Adolescent Girls who Share Problems may be at Higher Risk for Depression

New research has emerged that suggests sharing negative thoughts may predict depression risk in female adolescents. You can read more about that study here.
On first blush, this is a dream study for those who see talk therapy, or perhaps even talk in general, as a waste of time. Many see shrinks as complete hacks who use the process of talk to simply exploit people out of their time and money. And while talk therapy certainly doesn't work for everyone, its track record is more than respectable. And a conversation between two 13 year-old girls certainly doesn't constitute therapy. But why would sharing negative thoughts predict depression? A few ideas come to mind.
This age group is prime for depression to take hold. And sometimes talking about problems can, in fact, increase the distress a person is feeling, at least initially. I often discuss with my clients the inherent risks in "stirring the pot" so that they aren't discouraged if the initial sessions lead to increased depression. The early stages of sorting through problems can often cause an increase in psychological pain.
As the researchers point out, girls at that age may need help in developing adaptive forms of self-disclosure. In other words, many of these girls may not know how to ask for what they need. Whether it be empathy, problem-solving assistance, flat-out advice or perhaps some combination thereof, this age group may not be well-equipped to be great talkers (i.e., those who know what to say and to whom so that their needs are met).

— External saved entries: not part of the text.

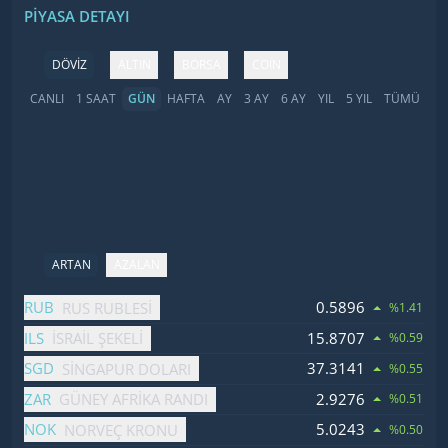
PIYASA DETAYI
DÖVİZ
ALTIN
BORSA
COIN
CANLI
1 SAAT
GÜN
HAFTA
AY
3 AY
6 AY
YIL
5 YIL
TÜMÜ
ARTAN
AZALAN
İsim
Fiyat
Değişim
RUB
0.5896
RUS RUBLESI
%1.41
ILS
15.8707
İSRAIL ŞEKELI
%0.59
SGD
37.3141
SINGAPUR DOLARI
%0.55
ZAR
2.9276
GÜNEY AFRIKA RANDI
%0.51
NOK
5.0243
NORVEÇ KRONU
%0.50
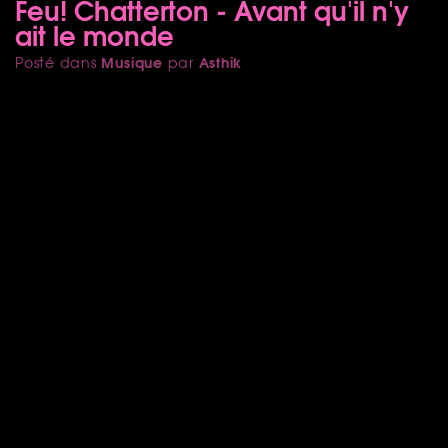
Feu! Chatterton - Avant qu'il n'y
ait le monde
Musique
Asthik
Posté dans
par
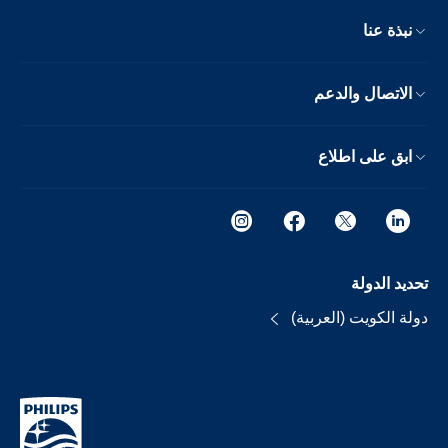
نبذة عنا
الاتصال والدعم
ابق على اطلاع
تحديد الدولة
دولة الكويت (العربية)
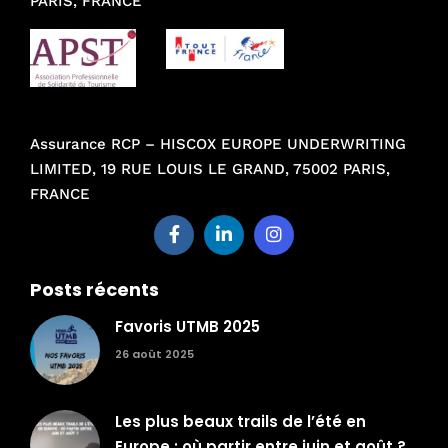
PARIS, FRANCE
Assurance RCP – HISCOX EUROPE UNDERWRITING
LIMITED, 19 RUE LOUIS LE GRAND, 75002 PARIS,
FRANCE
Posts récents
Favoris UTMB 2025
26 août 2025
Les plus beaux trails de l’été en
Europe : où partir entre juin et août ?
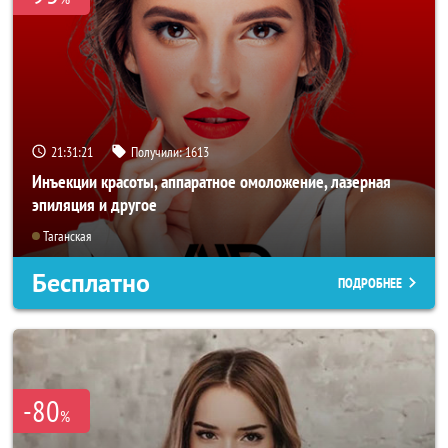
21:31:20
Получили:
1613
Инъекции красоты, аппаратное омоложение, лазерная
эпиляция и другое
Таганская
Бесплатно
ПОДРОБНЕЕ
-80
%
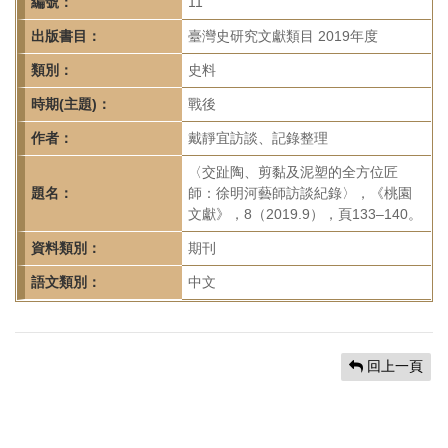
首
編號：
11
頁
出版書目：
臺灣史研究文獻類目 2019年度
類別：
史料
時期(主題)：
戰後
作者：
戴靜宜訪談、記錄整理
〈交趾陶、剪黏及泥塑的全方位匠
題名：
師：徐明河藝師訪談紀錄〉，《桃園
文獻》，8（2019.9），頁133–140。
資料類別：
期刊
語文類別：
中文
回上一頁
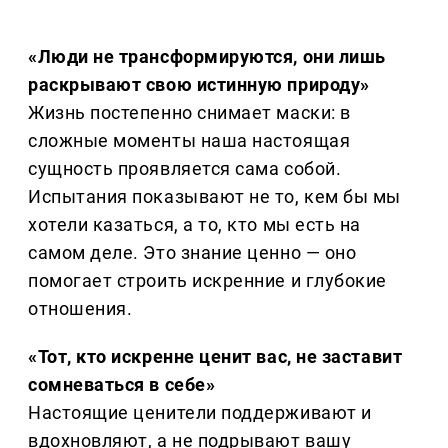
«Люди не трансформируются, они лишь
раскрывают свою истинную природу»
Жизнь постепенно снимает маски: в
сложные моменты наша настоящая
сущность проявляется сама собой.
Испытания показывают не то, кем бы мы
хотели казаться, а то, кто мы есть на
самом деле. Это знание ценно — оно
помогает строить искренние и глубокие
отношения.
«Тот, кто искренне ценит вас, не заставит
сомневаться в себе»
Настоящие ценители поддерживают и
вдохновляют, а не подрывают вашу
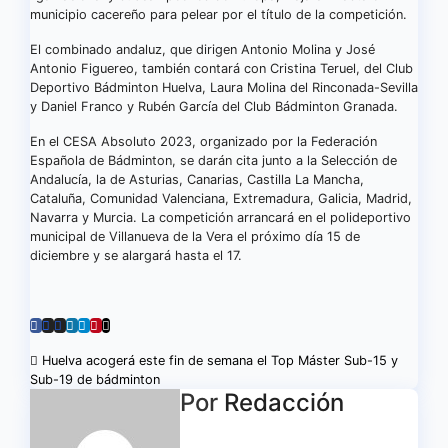
municipio cacereño para pelear por el título de la competición.
El combinado andaluz, que dirigen Antonio Molina y José
Antonio Figuereo, también contará con Cristina Teruel, del Club
Deportivo Bádminton Huelva, Laura Molina del Rinconada-Sevilla
y Daniel Franco y Rubén García del Club Bádminton Granada.
En el CESA Absoluto 2023, organizado por la Federación
Española de Bádminton, se darán cita junto a la Selección de
Andalucía, la de Asturias, Canarias, Castilla La Mancha,
Cataluña, Comunidad Valenciana, Extremadura, Galicia, Madrid,
Navarra y Murcia. La competición arrancará en el polideportivo
municipal de Villanueva de la Vera el próximo día 15 de
diciembre y se alargará hasta el 17.
Navegación
Huelva acogerá este fin de semana el Top Máster Sub-15 y
Sub-19 de bádminton
de
Por
Redacción
entradas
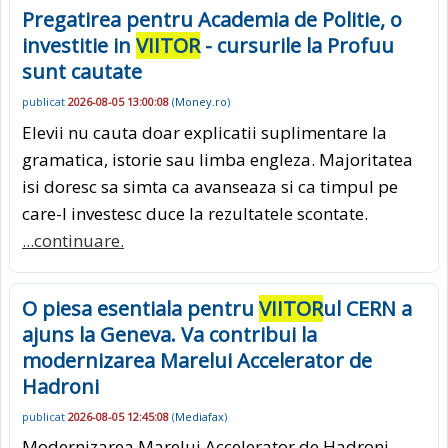
Pregatirea pentru Academia de Politie, o
investitie in
VIITOR
- cursurile la Profuu
sunt cautate
publicat
2026-08-05 13:00:08
(
Money.ro
)
Elevii nu cauta doar explicatii suplimentare la
gramatica, istorie sau limba engleza. Majoritatea
isi doresc sa simta ca avanseaza si ca timpul pe
care-l investesc duce la rezultatele scontate.
...continuare.
O piesa esentiala pentru
VIITOR
ul CERN a
ajuns la Geneva. Va contribui la
modernizarea Marelui Accelerator de
Hadroni
publicat
2026-08-05 12:45:08
(
Mediafax
)
Modernizarea Marelui Accelerator de Hadroni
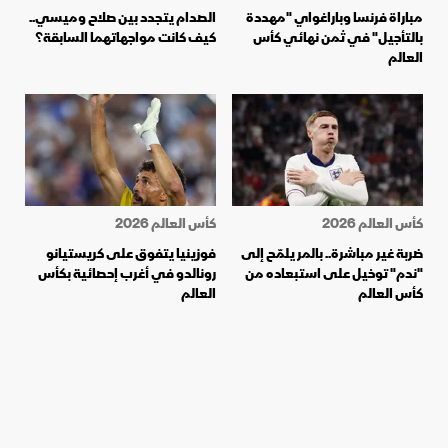
مباراة فرنسا وباراغواي "مهددة
الصدام يتجدد بين صلاح وميسي..
بالتأجيل" في ثمن نهائي كأس
كيف كانت مواجهاتهما السابقة؟
العالم
كأس العالم 2026
كأس العالم 2026
ضربة غير مباشرة.. بالمر يلمّح إلى
فوزينيا يتفوق على كريستيانو
"ندم" توخيل على استبعاده من
رونالدو في أغرب إحصائية بكأس
كأس العالم
العالم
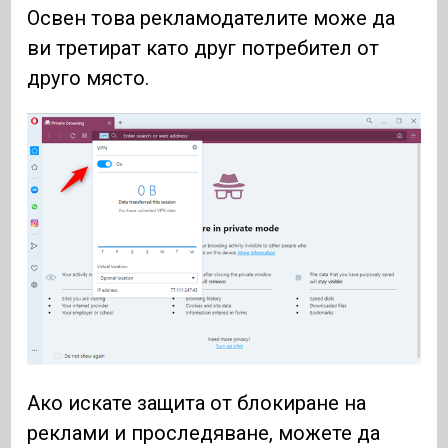
Освен това рекламодателите може да
ви третират като друг потребител от
друго място.
Ако искате защита от блокиране на
реклами и проследяване, можете да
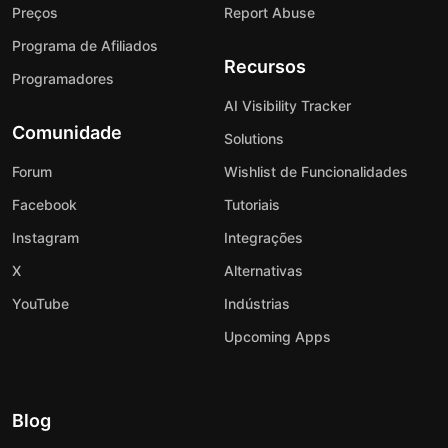
Preços
Report Abuse
Programa de Afiliados
Recursos
Programadores
AI Visibility Tracker
Comunidade
Solutions
Forum
Wishlist de Funcionalidades
Facebook
Tutoriais
Instagram
Integrações
X
Alternativas
YouTube
Indústrias
Upcoming Apps
Blog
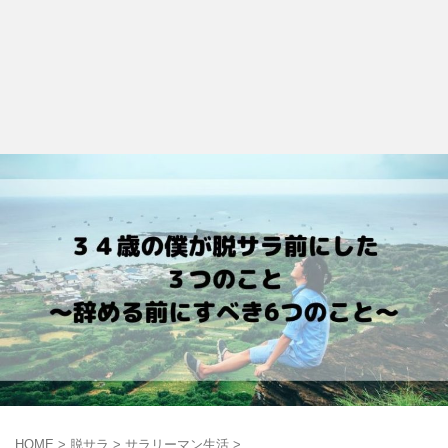
HOME
>
脱サラ
>
サラリーマン生活
>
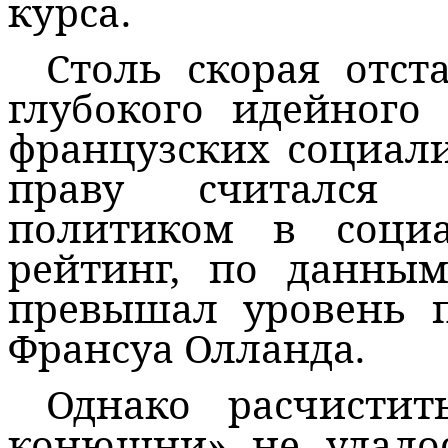
курса.
Столь скорая отст
глубокого идейного
французских социал
праву считался 
политиком в социа
рейтинг, по данным
превышал уровень п
Франсуа Олланда.
Однако расчистит
конюшни» не удалос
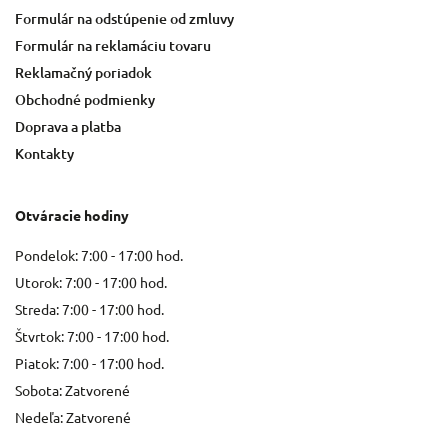
Formulár na odstúpenie od zmluvy
Formulár na reklamáciu tovaru
Reklamačný poriadok
Obchodné podmienky
Doprava a platba
Kontakty
Otváracie hodiny
Pondelok: 7:00 - 17:00 hod.
Utorok: 7:00 - 17:00 hod.
Streda: 7:00 - 17:00 hod.
Štvrtok: 7:00 - 17:00 hod.
Piatok: 7:00 - 17:00 hod.
Sobota: Zatvorené
Nedeľa: Zatvorené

Finally, adolescent females aren't considered the most supportive demographic in society. At the risk of painting with too broad a brush, many young girls are more prone to gossip and indirect forms of aggressive, such as verbal bullying or talking about peers behind their backs. What the study doesn't address is how the information shared was actually used, if at all. In other words, the listeners may have a role in the outcome for the discloser.
Does this mean that more adolescent girls should be in therapy? Maybe, but let's not get too far ahead. What's important here is learning more about what these girls are sharing, how they are sharing it, and to whom. Additionally, how they feel after they share, both immediately and delayed, is important so that we can assess if the girls are getting what they need from their disclosure. That will help us decrease the risk of depression seen in the study.